Store your Plantago chips in an airtight container for several weeks. If chips absorb some humidity and lose their crispness put them back into a 250F oven for 3 – 5 minutes.
- Ideas for Eating Common Plantain Seeds
FYI – Plantago ovata is the source of Psyllium husks, therefore the seed of the Common Plantain would also be a good fiber source.
Consider using Plantain Seeds as an alternative to Flax Seeds!
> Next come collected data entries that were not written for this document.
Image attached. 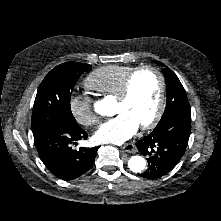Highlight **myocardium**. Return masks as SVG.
Instances as JSON below:
<instances>
[{
	"label": "myocardium",
	"mask_w": 221,
	"mask_h": 221,
	"mask_svg": "<svg viewBox=\"0 0 221 221\" xmlns=\"http://www.w3.org/2000/svg\"><path fill=\"white\" fill-rule=\"evenodd\" d=\"M144 71H151L155 73L159 79V98H158V103H157L155 114L153 115L151 120L140 125V128L145 130V129H150L156 126L163 115L164 106H165V96H166V80H165L163 73L157 67L152 66V65H144V66L135 68L126 77L123 83V86L121 88V91L116 97V100L119 102H125L129 98L134 79L136 78L138 74Z\"/></svg>",
	"instance_id": "1"
}]
</instances>
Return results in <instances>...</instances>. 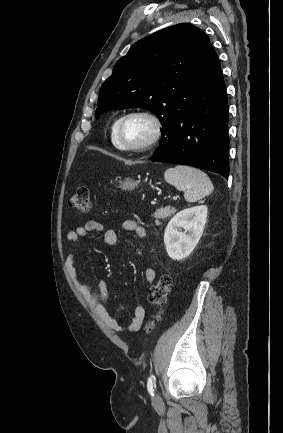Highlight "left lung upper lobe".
I'll list each match as a JSON object with an SVG mask.
<instances>
[{"mask_svg":"<svg viewBox=\"0 0 283 433\" xmlns=\"http://www.w3.org/2000/svg\"><path fill=\"white\" fill-rule=\"evenodd\" d=\"M212 51L206 34L188 23L139 40L102 85L96 119L107 110L142 107L163 127L174 122L193 106L194 81Z\"/></svg>","mask_w":283,"mask_h":433,"instance_id":"obj_1","label":"left lung upper lobe"}]
</instances>
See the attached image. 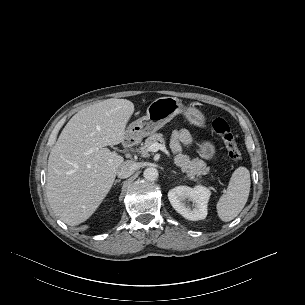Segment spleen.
<instances>
[{"label": "spleen", "mask_w": 305, "mask_h": 305, "mask_svg": "<svg viewBox=\"0 0 305 305\" xmlns=\"http://www.w3.org/2000/svg\"><path fill=\"white\" fill-rule=\"evenodd\" d=\"M250 172L246 167H238L230 178L225 193L217 203V213L224 222L236 218L244 208L250 192Z\"/></svg>", "instance_id": "spleen-1"}]
</instances>
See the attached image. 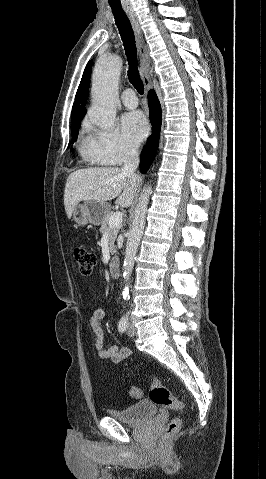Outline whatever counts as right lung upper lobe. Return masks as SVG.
<instances>
[{"label":"right lung upper lobe","mask_w":266,"mask_h":479,"mask_svg":"<svg viewBox=\"0 0 266 479\" xmlns=\"http://www.w3.org/2000/svg\"><path fill=\"white\" fill-rule=\"evenodd\" d=\"M90 75H91V61H89L88 64L86 65L80 85L78 87V90L75 96V102L73 104L72 113H71L72 122L82 120L86 113V108L84 106L86 105V101L88 98Z\"/></svg>","instance_id":"obj_1"}]
</instances>
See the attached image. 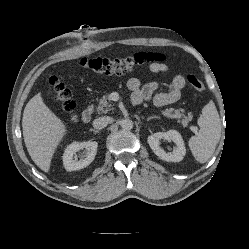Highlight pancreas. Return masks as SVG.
<instances>
[{"instance_id":"1","label":"pancreas","mask_w":249,"mask_h":249,"mask_svg":"<svg viewBox=\"0 0 249 249\" xmlns=\"http://www.w3.org/2000/svg\"><path fill=\"white\" fill-rule=\"evenodd\" d=\"M112 104L109 101L107 95H104L100 101L99 105L96 107V110L99 114L108 113L109 111L113 110ZM162 114L170 119H177L178 122H181L183 126H186L189 121L192 120L193 116L191 113L186 115L184 109H177L169 108L162 112Z\"/></svg>"}]
</instances>
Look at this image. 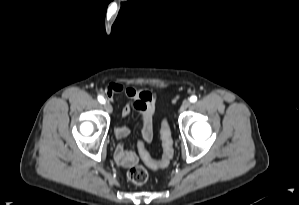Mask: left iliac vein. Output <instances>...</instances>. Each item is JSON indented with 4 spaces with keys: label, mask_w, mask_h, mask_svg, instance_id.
Returning <instances> with one entry per match:
<instances>
[{
    "label": "left iliac vein",
    "mask_w": 299,
    "mask_h": 205,
    "mask_svg": "<svg viewBox=\"0 0 299 205\" xmlns=\"http://www.w3.org/2000/svg\"><path fill=\"white\" fill-rule=\"evenodd\" d=\"M190 105H191L190 101L188 100L183 101L180 107V111L181 112L185 111Z\"/></svg>",
    "instance_id": "1"
}]
</instances>
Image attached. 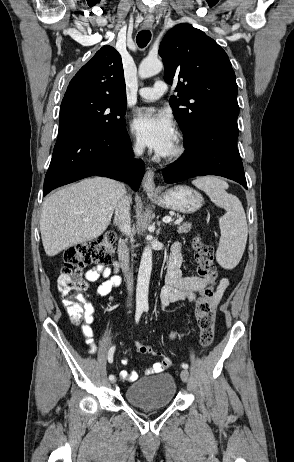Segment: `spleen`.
I'll use <instances>...</instances> for the list:
<instances>
[{
  "mask_svg": "<svg viewBox=\"0 0 294 462\" xmlns=\"http://www.w3.org/2000/svg\"><path fill=\"white\" fill-rule=\"evenodd\" d=\"M192 184L203 190L216 206L226 210L219 220L221 238L216 260L223 268L232 269L239 263L247 241L248 228L243 206L236 196L226 192L228 184L218 177H199Z\"/></svg>",
  "mask_w": 294,
  "mask_h": 462,
  "instance_id": "3e777b00",
  "label": "spleen"
}]
</instances>
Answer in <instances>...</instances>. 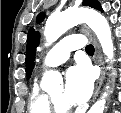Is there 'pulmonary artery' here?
I'll use <instances>...</instances> for the list:
<instances>
[{
  "label": "pulmonary artery",
  "instance_id": "pulmonary-artery-1",
  "mask_svg": "<svg viewBox=\"0 0 121 113\" xmlns=\"http://www.w3.org/2000/svg\"><path fill=\"white\" fill-rule=\"evenodd\" d=\"M83 43L84 37L80 34H73L63 38L47 53L43 60L42 69L57 67L65 63L70 53L74 50L81 49Z\"/></svg>",
  "mask_w": 121,
  "mask_h": 113
}]
</instances>
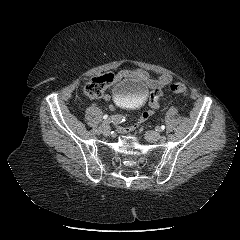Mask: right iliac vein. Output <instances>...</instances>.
Returning <instances> with one entry per match:
<instances>
[{
	"label": "right iliac vein",
	"instance_id": "right-iliac-vein-1",
	"mask_svg": "<svg viewBox=\"0 0 240 240\" xmlns=\"http://www.w3.org/2000/svg\"><path fill=\"white\" fill-rule=\"evenodd\" d=\"M110 127L108 125H105L104 128L102 129V133L104 136H108L110 134Z\"/></svg>",
	"mask_w": 240,
	"mask_h": 240
}]
</instances>
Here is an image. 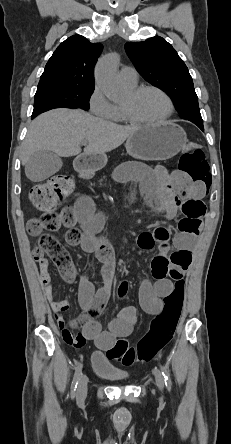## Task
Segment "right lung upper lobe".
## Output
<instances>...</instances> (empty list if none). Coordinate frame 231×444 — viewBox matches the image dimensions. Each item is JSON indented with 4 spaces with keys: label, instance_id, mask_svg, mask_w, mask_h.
Here are the masks:
<instances>
[{
    "label": "right lung upper lobe",
    "instance_id": "obj_1",
    "mask_svg": "<svg viewBox=\"0 0 231 444\" xmlns=\"http://www.w3.org/2000/svg\"><path fill=\"white\" fill-rule=\"evenodd\" d=\"M102 48L100 43H90L81 35L69 37L49 59L38 87H94V65Z\"/></svg>",
    "mask_w": 231,
    "mask_h": 444
}]
</instances>
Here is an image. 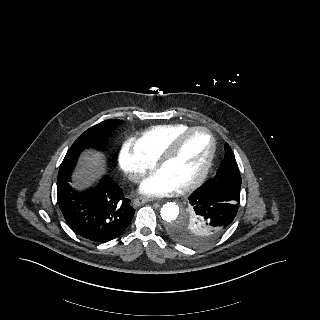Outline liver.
I'll list each match as a JSON object with an SVG mask.
<instances>
[{"mask_svg": "<svg viewBox=\"0 0 320 320\" xmlns=\"http://www.w3.org/2000/svg\"><path fill=\"white\" fill-rule=\"evenodd\" d=\"M104 160L96 153L87 152L81 159L78 169L73 174L77 188H83L104 172Z\"/></svg>", "mask_w": 320, "mask_h": 320, "instance_id": "obj_1", "label": "liver"}]
</instances>
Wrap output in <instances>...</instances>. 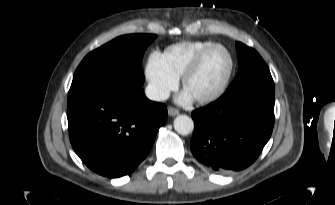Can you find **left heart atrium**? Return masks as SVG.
Masks as SVG:
<instances>
[{
    "label": "left heart atrium",
    "instance_id": "obj_1",
    "mask_svg": "<svg viewBox=\"0 0 335 205\" xmlns=\"http://www.w3.org/2000/svg\"><path fill=\"white\" fill-rule=\"evenodd\" d=\"M192 99L193 97L186 90L182 93L180 97V100L182 102H190Z\"/></svg>",
    "mask_w": 335,
    "mask_h": 205
}]
</instances>
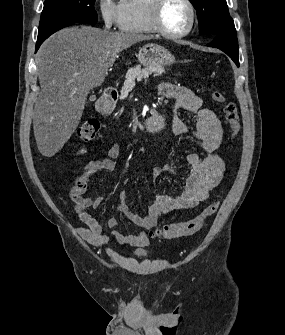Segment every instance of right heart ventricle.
<instances>
[{"instance_id":"1","label":"right heart ventricle","mask_w":285,"mask_h":335,"mask_svg":"<svg viewBox=\"0 0 285 335\" xmlns=\"http://www.w3.org/2000/svg\"><path fill=\"white\" fill-rule=\"evenodd\" d=\"M128 6L132 14L123 20L122 27L127 31L138 34H152L155 32L153 23V1H129Z\"/></svg>"}]
</instances>
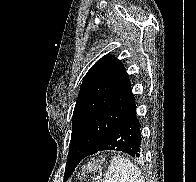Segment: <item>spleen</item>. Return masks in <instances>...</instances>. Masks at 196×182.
Segmentation results:
<instances>
[{
  "mask_svg": "<svg viewBox=\"0 0 196 182\" xmlns=\"http://www.w3.org/2000/svg\"><path fill=\"white\" fill-rule=\"evenodd\" d=\"M103 182H143L141 173L129 159L116 155L112 158Z\"/></svg>",
  "mask_w": 196,
  "mask_h": 182,
  "instance_id": "3e777b00",
  "label": "spleen"
}]
</instances>
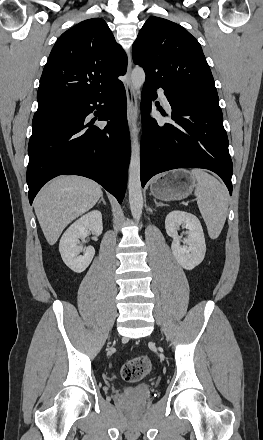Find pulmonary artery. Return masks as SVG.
I'll return each instance as SVG.
<instances>
[{
  "instance_id": "1",
  "label": "pulmonary artery",
  "mask_w": 263,
  "mask_h": 440,
  "mask_svg": "<svg viewBox=\"0 0 263 440\" xmlns=\"http://www.w3.org/2000/svg\"><path fill=\"white\" fill-rule=\"evenodd\" d=\"M158 95H159L161 101L163 102V104L165 105L166 109L169 110V111H171V105H170V103H169V101H168V99H167V96H166V94L164 93V91L161 90V89H159V90H158Z\"/></svg>"
}]
</instances>
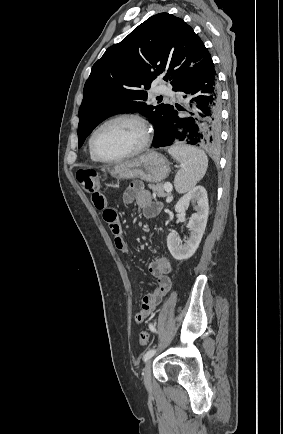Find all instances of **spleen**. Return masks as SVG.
<instances>
[{"label": "spleen", "mask_w": 283, "mask_h": 434, "mask_svg": "<svg viewBox=\"0 0 283 434\" xmlns=\"http://www.w3.org/2000/svg\"><path fill=\"white\" fill-rule=\"evenodd\" d=\"M169 153L181 165L174 180L176 191L188 192L204 177L208 167V157L204 151L189 145L171 147Z\"/></svg>", "instance_id": "spleen-1"}]
</instances>
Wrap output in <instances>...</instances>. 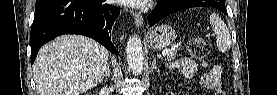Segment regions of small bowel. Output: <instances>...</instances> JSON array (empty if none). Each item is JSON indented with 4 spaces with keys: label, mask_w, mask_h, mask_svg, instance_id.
<instances>
[{
    "label": "small bowel",
    "mask_w": 277,
    "mask_h": 95,
    "mask_svg": "<svg viewBox=\"0 0 277 95\" xmlns=\"http://www.w3.org/2000/svg\"><path fill=\"white\" fill-rule=\"evenodd\" d=\"M173 66L179 67L182 70V74L184 77H193L195 76L200 68H206L207 62L198 63L197 61L190 58H182L178 59L172 63ZM202 82L205 86H210L215 95H225V92L222 88L221 82L219 79L213 80V75L211 72H206L201 76ZM174 94V93H168Z\"/></svg>",
    "instance_id": "obj_1"
}]
</instances>
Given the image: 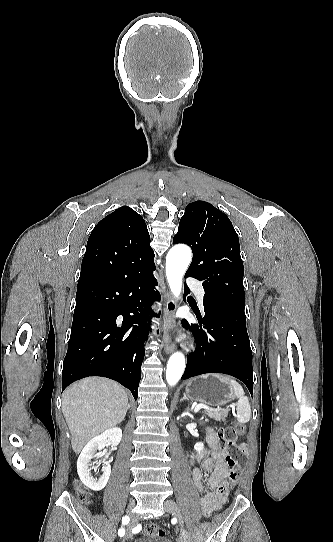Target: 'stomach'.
<instances>
[{"label": "stomach", "mask_w": 333, "mask_h": 542, "mask_svg": "<svg viewBox=\"0 0 333 542\" xmlns=\"http://www.w3.org/2000/svg\"><path fill=\"white\" fill-rule=\"evenodd\" d=\"M185 394L190 400L207 406H226L235 400L230 384L220 382L214 374H205L188 380Z\"/></svg>", "instance_id": "stomach-1"}]
</instances>
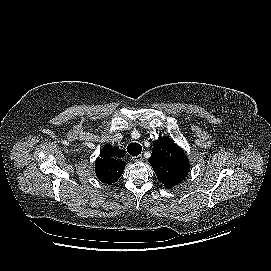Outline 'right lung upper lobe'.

I picked some when they were still green to infuse and found that there wasn’t much oil even after steeping. Tasted the seed before and after, and while not unpleasant , they didn’t have the flavour that is developing as they age and change colour.
- Seed Shoots
When the shoots are green and tender and no longer than about four inches they have a nutty, asparagus-like taste when pan fried in olive oil.
- Pan-fry in olive oil for just a few seconds to bring out this taste.
Seeds are harvested when they have turned brown or black.
- Add them to crackers, breads, muffins, etc.
- Infuse them with hot water and steep to draw out oil.
- Boiled as hot cereal.
- Roasted (nutty flavor).
- Pounded into powder as soup or stew thickener.
Traditional uses and properties of herbs are for educational purposes only. This information is not intended to diagnose, treat, cure, or prevent any disease. Every attempt has been made for accuracy, but none is guaranteed. Any serious health concerns or if you are pregnant, you should always check with your health care practitioner before self-administering herbs.